Ja, genau das habe ich gestern gelesen. Und genau das meine ich. Und genau das ist das Schlimmste!

Ich bleibe bei der Meinung, ZackZack mit Amazon's CyberMonday zu vergleichen. Die Stückzahlen waren mutmaßlich bestimmt höher. Nur haben beim CyberMonday vielleicht 10 Millionen Menschen vor dem Rechner gesessen, während es bei ZackZack vielleicht ein paar Hunderttausend sind.

Nur ist irgendwer von euch ernsthaft davon ausgegangen, dass Amazon 10 Millionen PS3-Konsolen für 180 Euro anbietet? 

Das Beispiel ist jetzt natürlich aus der Luft gegriffen, aber nicht so abwegig. Und da tut es mir in der Seele weh, wenn da so ein arroganter Händler fünf Konsolen einstreicht, für die dann fünf 10-jährige Kiddies an Weihnachten in die Röhre gucken. Nur mal so als Gedankenbeispiel.

Leider sind solche Leute in unserer Gesellschaft meist die Gewinner... Ich schreibe besser nicht, was ich darüber ernsthaft denke. Sonst kassiere ich Punkte...


----------



## Core #1 (30. November 2010)

*AW: Amazon Cyber Monday: Wie fanden Sie den Tag der Schnäppchen?*



Falcony6886 schrieb:


> ...wenn da so ein arroganter Händler fünf Konsolen einstreicht, für die dann fünf 10-jährige Kiddies an Weihnachten in die Röhre gucken. Nur mal so als Gedankenbeispiel.



find ich aber btw gut, wenn 10 jährige kids dann keine PS3 o.ä. bekommen... 

aber versteh was du meinst, nachdem ich die news bei pcgh und das clickbot video gesehen hab, wollte ichs eigentlich gar nicht erst mehr probieren. hat zwar dann doch geklappt mit win 7, aber ich hätte gern mal ein ausführliches statement von amazon. 

wenn da steht 100 % ausverkauft, und nach der aktion gibts den angeblich ausverkauften artikel weiterhin nur eben zum alten preis, dann


----------



## PCGH_Thilo (30. November 2010)

*AW: Amazon Cyber Monday: Wie fanden Sie den Tag der Schnäppchen?*



Falcony6886 schrieb:


> Dennoch wäre es mal interessant zu wissen, in welchen Stückzahlen die verschiedenen Produkte angeboten wurden und wie viele Menschen sich überhaupt beteiligt haben bzw. versucht haben, das Schnäppchen ihrer Wahl zu ergattern



Ich bezweifle, dass wir solche Zahlen sehen werden.
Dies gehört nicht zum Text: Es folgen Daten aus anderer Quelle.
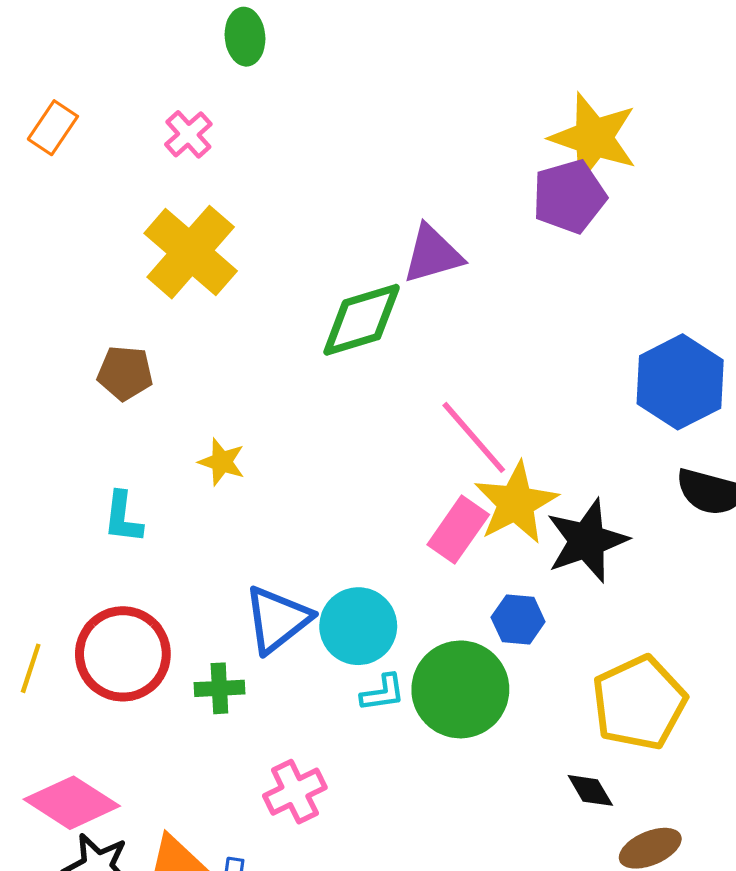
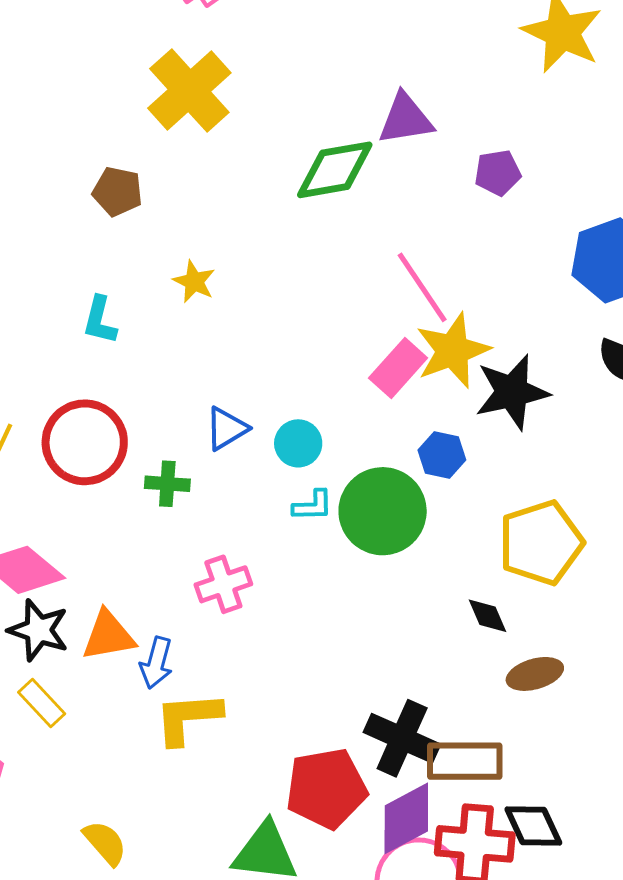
purple pentagon: (569, 197) -> (498, 173), moved, size x0.7
blue triangle: (277, 619) -> (226, 429), size x0.7
cyan circle: (358, 626) -> (298, 443), size x0.7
Allerdings konnten wir gestern nachvollziehen, dass zumindest einige der PCGH-Leser offenbar Glück hatten.

Außerdem sind sehr viele der Produkte, die gestern in den Deals waren, heute bei den Top-Aufsteigern. Also dürften das nicht unbedingt Kleckermengen wie 5 Stück gewesen sein. Ich glaube aber, dass das Verhältnis von Kaufinteressenten und Stückzahlen nicht gepasst hat. Und das sollte Amazon auf im Vorfeld abschätzen können.

Mir wäre es lieber gewesen, Amazon hätte ein paar Aktionen wie die MP3-Downloads eingestreut. Da hätte keiner gemault und jeder hätte "ein gutes Gefühl" gehabt.


----------



## SchumiGSG9 (30. November 2010)

*AW: Amazon Cyber Monday: Wie fanden Sie den Tag der Schnäppchen?*

Fand ich sehr gut und habe auch alles bekommen was ich wollte.

11 MP3 Alben 10-14 (hätte auch den ganzen Tag laufen können diese Aktion)
Alien Anthology Box Set (Standard Edition) (exklusiv bei Amazon.de) [Blu-ray]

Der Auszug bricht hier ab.